Hanya ada sedikit bintang malam ini
Mungkin karena kau sedang cantik-cantiknya
(Payung Teduh - Untuk Perempuan Yang Sedang Dalam Pelukan)

***

Salma baru selesai merapikan kamar Andro. Kamarnya memang tampak rapi, tapi hanya kamuflase. Isi lemari Andro sungguh sangat berantakan. Belum kulkas yang isinya cuma air mineral tapi ditaruh sembarangan. Rak buku yang susunannya asal, bagian bawah meja yang dipenuhi jajaran botol air mineral kosong, dan bungkus keripik kentang yang terlipat rapi berjejalan di satu tempat persembunyian.

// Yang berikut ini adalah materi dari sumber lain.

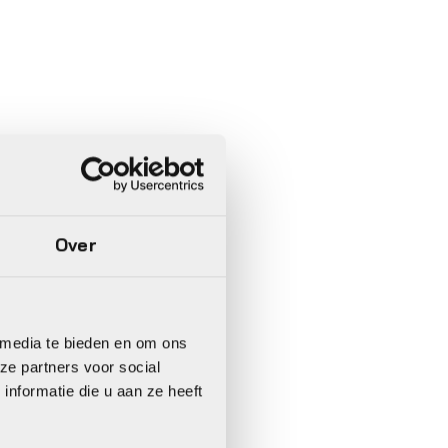
Over
 media te bieden en om ons
ze partners voor social
nformatie die u aan ze heeft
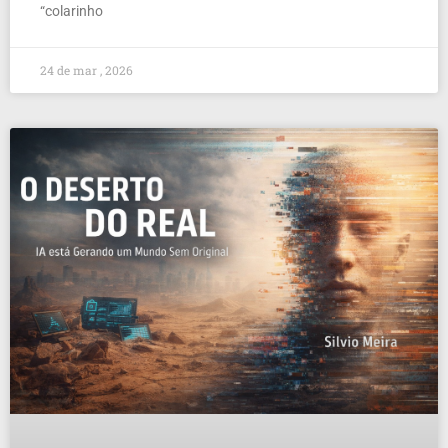
“colarinho
24 de mar , 2026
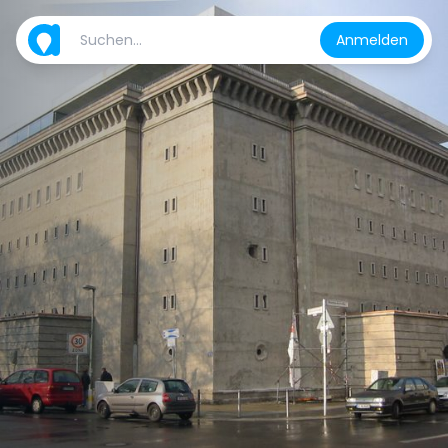
Anmelden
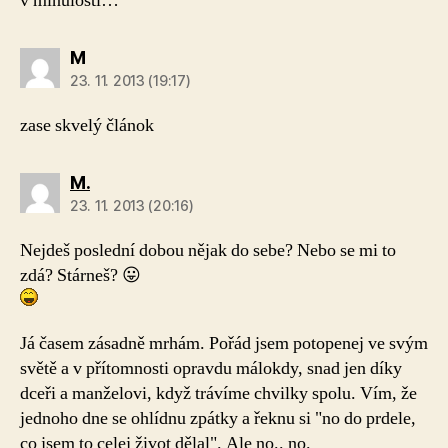
v minulosti…
M
23. 11. 2013 (19:17)
zase skvelý článok
M.
23. 11. 2013 (20:16)
Nejdeš poslední dobou nějak do sebe? Nebo se mi to
zdá? Stárneš? 😛
Já časem zásadně mrhám. Pořád jsem potopenej ve svým
světě a v přítomnosti opravdu málokdy, snad jen díky
dceři a manželovi, když trávíme chvilky spolu. Vím, že
jednoho dne se ohlídnu zpátky a řeknu si "no do prdele,
co jsem to celej život dělal". Ale no.. no.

"Apa laki-laki tuh malas bersih-bersih ya, Mas?" Salma bicara pada Andro, yang masih asyik membaca, entah buku apa. Tebal bukunya nyaris setara tisu 200 sheet. Gambarnya seperti kerangka bangunan. Tulisan yang terbaca oleh Salma hanya kata 'construction' saja.

"Nggak, Sal. Di dunia ini cuma aku aja laki-laki yang malas bersih-bersih. Tapi seenggaknya aku berhasil menyembunyikan sampahku kan, Sal, buktinya Bu Jani nggak bisa nemuin," jawab Andro sekenanya. Salma melirik suaminya sambil tersenyum.

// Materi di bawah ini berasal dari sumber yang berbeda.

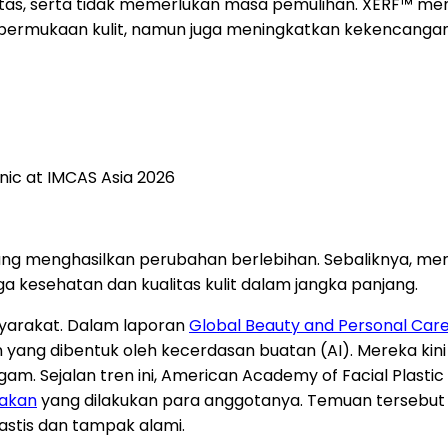
tas, serta tidak memerlukan masa pemulihan. XERF™ 
permukaan kulit, namun juga meningkatkan kekencangan da
nic at IMCAS Asia 2026
ng menghasilkan perubahan berlebihan. Sebaliknya, mere
a kesehatan dan kualitas kulit dalam jangka panjang.
syarakat. Dalam laporan
Global Beauty and Personal Care
ng dibentuk oleh kecerdasan buatan (AI). Mereka kini le
am. Sejalan tren ini, American Academy of Facial Plasti
dakan
yang dilakukan para anggotanya. Temuan terseb
stis dan tampak alami.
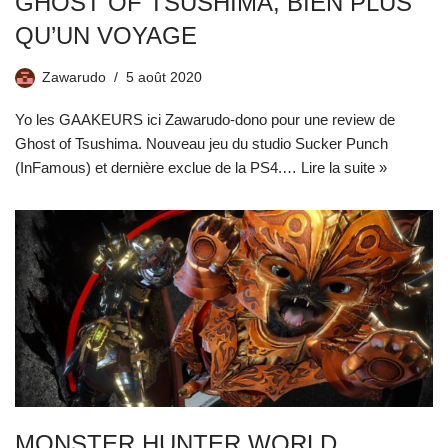
GHOST OF TSUSHIMA, BIEN PLUS
QU’UN VOYAGE
Zawarudo
5 août 2020
Yo les GAAKEURS ici Zawarudo-dono pour une review de
Ghost of Tsushima. Nouveau jeu du studio Sucker Punch
(InFamous) et dernière exclue de la PS4.…
Lire la suite »
MONSTER HUNTER WORLD,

"Iya, nggak apa-apa. Di dunia ini banyak kok istri yang senang mengurus suami yang hobinya nyembunyiin sampah. Minimal saya nggak sendirian, banyak temennya." Andro tertawa, suka dengan guyonan Salma.

Pintu kamar diketuk, suara Bu Jani terdengar dari luar, memanggil keduanya untuk sarapan.

"Kalau lagi di rumah, makan bareng di meja makan hukumnya wajib, Sal. Ini berlaku lagi sejak aku balik liburan ini." Andro memberi informasi.

"Itu memang kebiasaan baik, Mas. Kenapa sempat dihilangkan?"

"Karena papa kawin lagi. Sejak itu aku malas lihat papa, apalagi harus duduk bareng semeja." Salma tahu ceritanya, meski tidak detail.

"Alhamdulillah. Berarti Mas juga yang mengembalikan kebiasaan baik itu?"

"Ya nggak juga sih. Kalau papa sama mama memang masih selalu makan bersama di meja makan, tapi aku sama Mbak Rea yang jarang pulang. Pulang juga buat apa?"

"Udah ah, Mas. Nggak usah dibahas. Saya suka sakit hati kalau ada anak yang benci sama orang tuanya."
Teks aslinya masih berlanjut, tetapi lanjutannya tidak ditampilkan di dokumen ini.